So we can generate a 2D display where similar clusters are drawn near each
other, which can help us understand the data.
This is a quick-and-dirty description of the SOM, with some simplifications. For
reasons of isotropy, like we saw when looking at networking ("Networking, Part
2: Transmitting Vectors", July 2002, Game Developer Magazine), it is usually
better to use a hexagonal tiling than a rectangular grid. Also, the SOM grid can
consist of any number of dimensions, but 2 dimensions is the most common choice,
since a map with more dimensions is harder to visualize. Finally, initialization
of the SOM is best done using some attributes of the training data, since a
random spread in a high-dimensional space is likely to produce points that are
not near anything in your data set; in this case, the only way array elements
become used is when they get dragged into use by a neighbor, so it takes a while
before the SOM is working at reasonable effectiveness.
For some references that explain self-organizing maps in greater detail, see For
More Information.
Adapting the SOM to realtime tasks
The SOM is a batch algorithm, for two reasons. To produce good results, the
algorithm wants a randomly-ordered sampling of the data. Otherwise, you can
imagine first presenting all your samples of behavior A; then you present an
equal number of samples of behavior B which happens to land in a cluster
neighboring A, and the movement filter for B wipes out most of A. The second
reason is that the SOM algorithm wants to have a global notion of time; early in
training, the movement filter is very large, and over time it shrinks, until
toward the end of training it is nearly a point. But with live input data, we
don't know how long we will be running, and we may wish to run indefinitely.
So I made some modifications to the SOM algorithm to adapt it for realtime data.
These modifications are sort of questionable, since I have not analyzed them
deeply, and I can think of some ways they may be problematic.

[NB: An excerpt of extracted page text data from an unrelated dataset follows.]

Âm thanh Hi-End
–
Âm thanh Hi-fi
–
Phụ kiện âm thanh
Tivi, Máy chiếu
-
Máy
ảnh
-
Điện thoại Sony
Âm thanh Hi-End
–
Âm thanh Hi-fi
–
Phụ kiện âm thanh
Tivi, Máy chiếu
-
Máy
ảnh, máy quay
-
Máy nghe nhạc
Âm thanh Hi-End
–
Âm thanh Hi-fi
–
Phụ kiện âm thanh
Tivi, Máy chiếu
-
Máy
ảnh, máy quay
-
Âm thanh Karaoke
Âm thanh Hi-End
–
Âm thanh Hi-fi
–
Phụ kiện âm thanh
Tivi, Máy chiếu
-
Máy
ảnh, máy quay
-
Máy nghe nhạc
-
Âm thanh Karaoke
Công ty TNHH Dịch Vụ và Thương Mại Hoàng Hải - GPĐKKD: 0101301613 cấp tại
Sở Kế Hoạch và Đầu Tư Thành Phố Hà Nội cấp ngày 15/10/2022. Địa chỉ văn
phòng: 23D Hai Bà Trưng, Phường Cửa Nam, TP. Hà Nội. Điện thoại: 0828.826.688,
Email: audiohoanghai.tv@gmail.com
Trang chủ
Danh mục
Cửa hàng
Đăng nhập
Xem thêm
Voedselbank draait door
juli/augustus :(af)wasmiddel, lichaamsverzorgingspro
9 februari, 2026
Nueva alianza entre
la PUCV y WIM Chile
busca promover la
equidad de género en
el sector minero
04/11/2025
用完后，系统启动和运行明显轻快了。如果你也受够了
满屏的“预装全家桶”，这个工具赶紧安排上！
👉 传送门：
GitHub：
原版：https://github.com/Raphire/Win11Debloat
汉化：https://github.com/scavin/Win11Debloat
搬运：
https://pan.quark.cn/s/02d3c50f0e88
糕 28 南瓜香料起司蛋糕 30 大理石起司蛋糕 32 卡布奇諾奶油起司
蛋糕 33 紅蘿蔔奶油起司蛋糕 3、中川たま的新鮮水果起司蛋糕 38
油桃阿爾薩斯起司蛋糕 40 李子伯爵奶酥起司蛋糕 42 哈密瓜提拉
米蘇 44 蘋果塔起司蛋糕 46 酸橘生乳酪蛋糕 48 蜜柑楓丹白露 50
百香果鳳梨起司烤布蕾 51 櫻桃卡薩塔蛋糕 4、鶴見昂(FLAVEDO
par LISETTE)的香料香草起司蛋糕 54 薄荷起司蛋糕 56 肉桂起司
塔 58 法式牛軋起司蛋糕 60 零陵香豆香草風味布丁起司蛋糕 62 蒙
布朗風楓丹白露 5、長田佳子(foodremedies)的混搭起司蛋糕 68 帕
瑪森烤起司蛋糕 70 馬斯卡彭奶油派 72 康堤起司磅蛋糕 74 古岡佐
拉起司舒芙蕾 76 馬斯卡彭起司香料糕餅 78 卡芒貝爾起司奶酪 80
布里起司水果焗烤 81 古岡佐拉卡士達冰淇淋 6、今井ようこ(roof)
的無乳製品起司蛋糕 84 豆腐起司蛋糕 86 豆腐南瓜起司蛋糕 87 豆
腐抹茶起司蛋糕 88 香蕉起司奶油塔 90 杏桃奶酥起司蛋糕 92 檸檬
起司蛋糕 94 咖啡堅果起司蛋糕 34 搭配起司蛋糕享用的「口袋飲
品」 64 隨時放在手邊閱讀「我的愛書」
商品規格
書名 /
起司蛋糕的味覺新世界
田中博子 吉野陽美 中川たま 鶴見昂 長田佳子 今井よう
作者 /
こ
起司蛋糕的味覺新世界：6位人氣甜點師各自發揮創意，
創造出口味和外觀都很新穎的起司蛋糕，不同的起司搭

But to a first
approximation they work okay.
Shrinking The Filter
Rather than using a global time, I introduced the idea of "local
convergence", which is a value between 0 and 1. The filter size centered around
any given array cell depends on that cell's local convergence: a convergence of
0 means a big filter, 1 means a small filter.
Whenever a point in the SOM is generally staying in the same place, its
convergence value increases; if it starts getting yanked someplace else, its
convergence value decreases. I use the IIR filters described in "Toward Better
Scripting, Part I" (October 2002 issue of Game Developer) to track the trend of
a point's motion. So if many training steps confirm the positions of some region
of the map, that region will no longer feel the need to upset its neighbors. But
if an area of the map keeps being upset, its "local time" will go backward and
it will jostle its neighbors in a bid to create more space for the competing
values.
This "hardening of the map" does to some extent alleviate the "B wipes out A"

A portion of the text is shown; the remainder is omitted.